Disappear, speed demons
'Films like Dhoom 2 influence young people and encourage activities like bike racing and rash driving', says STC SD Shinde, reports Rajendra Aklekar.india Updated: Jan 10, 2007 04:58 IST
Making Dhoom 3, as Aditya Chopra is reportedly said to be doing, could become an impossible task if State Transport Commissioner Shyamsunder D Shinde has his way.
Shinde has sent a letter to the Censor Board of India, asking for scenes of bike racing and rash driving to be deleted from movies.
Speaking to HT on the occasion of Road Safety Week, organised between January 1 and 8, Shinde said: “Films like Dhoom 2 influence young people and encourage activities like bike racing and rash driving.”
He added: “Most young men try to imitate the stunts shown in these films. But this only leads to accidents because they are not capable of handling such powerful vehicles. That is why I have written a letter to the Censor Board asking for such scenes to be deleted from movies.”
According to Shinde, 70 per cent of two-wheeler accidents occur at high speeds.
However, when contacted, Vinayak Azad, Regional Officer, Central Board of Film Certification, Mumbai, said: “We have not received any such letter.
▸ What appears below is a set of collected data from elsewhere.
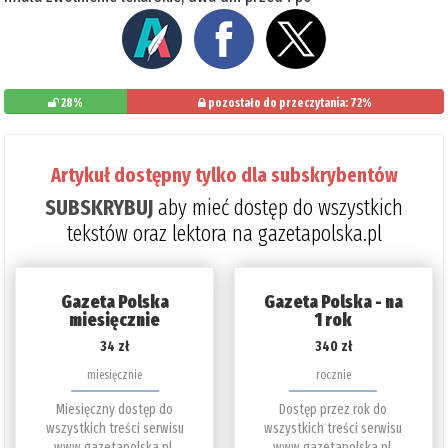
28%
pozostało do przeczytania: 72%
Artykuł dostępny tylko dla subskrybentów
SUBSKRYBUJ
aby mieć dostęp do wszystkich
tekstów oraz lektora na gazetapolska.pl
Gazeta Polska
Gazeta Polska - na
miesięcznie
1 rok
34 zł
340 zł
miesięcznie
rocznie
Miesięczny dostęp do
Dostęp przez rok do
wszystkich treści serwisu
wszystkich treści serwisu
www.gazetapolska.pl.
www.gazetapolska.pl.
I can comment only when I see the document.”
A senior traffic department official said he approved of Shinde's move. “Two-wheeler riders not only break rules by cutting lanes and overtaking, but also scare other motorists who tend to lose control of their vehicle when such bikers veer close to them.”
Producer-director Suneel Darshan, who recently helmed Dosti, was expectedly not happy about Shinde’s move. “India is the only country where we cannot shoot with animals. Here, we will have to think twice before shooting any action scenes. If authorities keep coming up with such rules, what will we do in the future?” he said.
Maharashtra also tops accident statistics in India — the number of accidents in the state has gone up from 65,686 in 2003 to 67,720 in 2005.
Mumbai traffic police statistics also state that while the number of offences by two-wheeler riders has doubled since 2003, the number of two-wheeler accidents since then has more than trebled.